Each line of the records below that holds "concept" should be copied out.

(Beginning of AVAILABLE DATA)

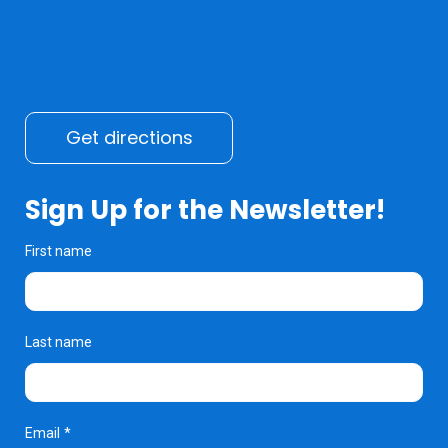
Get directions
Sign Up for the Newsletter!
First name
Last name
Email
*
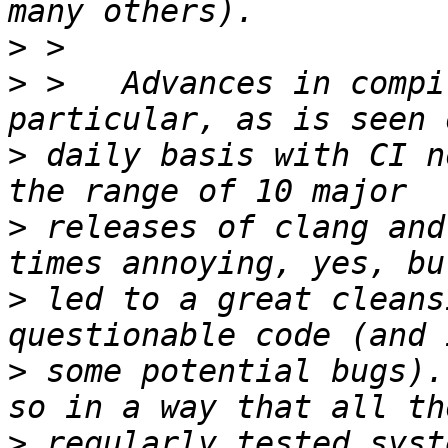
>
>
 >   Advances in compi
>
 daily basis with CI n
>
 releases of clang and
>
 led to a great cleans
>
 some potential bugs).
>
 regularly tested syst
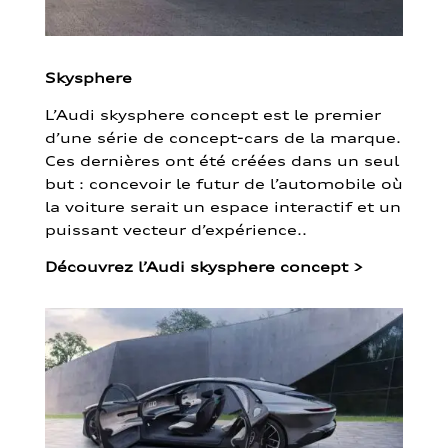
Skysphere
L’Audi skysphere concept est le premier
d’une série de concept-cars de la marque.
Ces dernières ont été créées dans un seul
but : concevoir le futur de l’automobile où
la voiture serait un espace interactif et un
puissant vecteur d’expérience..
Découvrez l’Audi skysphere concept
>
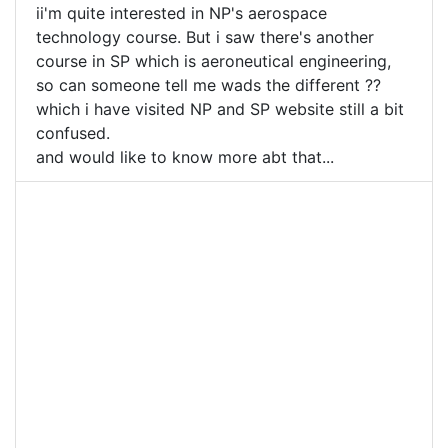
ii'm quite interested in NP's aerospace
technology course. But i saw there's another
course in SP which is aeroneutical engineering,
so can someone tell me wads the different ??
which i have visited NP and SP website still a bit
confused.
and would like to know more abt that...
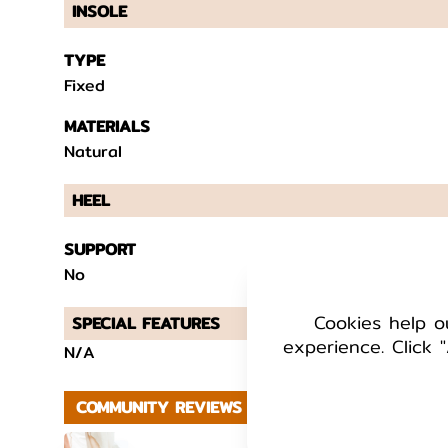
INSOLE
TYPE
Fixed
MATERIALS
Natural
HEEL
SUPPORT
No
Cookies help o
SPECIAL FEATURES
experience. Click "
N/A
COMMUNITY REVIEWS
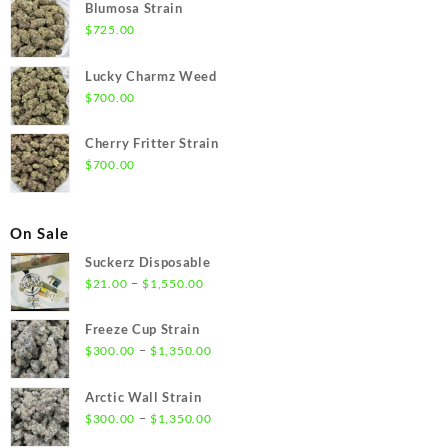
Blumosa Strain
$
725.00
Lucky Charmz Weed
$
700.00
Cherry Fritter Strain
$
700.00
On Sale
Suckerz Disposable
Price
–
$
21.00
$
1,550.00
range:
$21.00
Freeze Cup Strain
through
Price
–
$
300.00
$
1,350.00
$1,550.00
range:
$300.00
Arctic Wall Strain
through
Price
–
$
300.00
$
1,350.00
$1,350.00
range:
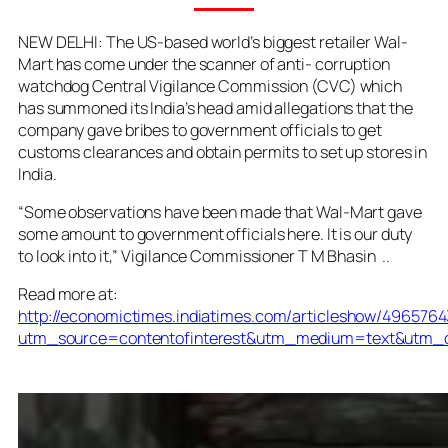
NEW DELHI: The US-based world’s biggest retailer Wal-
Mart has come under the scanner of anti- corruption
watchdog Central Vigilance Commission (CVC) which
has summoned its India’s head amid allegations that the
company gave bribes to government officials to get
customs clearances and obtain permits to set up stores in
India.
“Some observations have been made that Wal-Mart gave
some amount to government officials here. It is our duty
to look into it,” Vigilance Commissioner T M Bhasin ..
Read more at:
http://economictimes.indiatimes.com/articleshow/496576
utm_source=contentofinterest&utm_medium=text&utm_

(End of AVAILABLE DATA)

#### RESPONSE
L’Audi skysphere concept est le premier
d’une série de concept-cars de la marque.
Découvrez l’Audi skysphere concept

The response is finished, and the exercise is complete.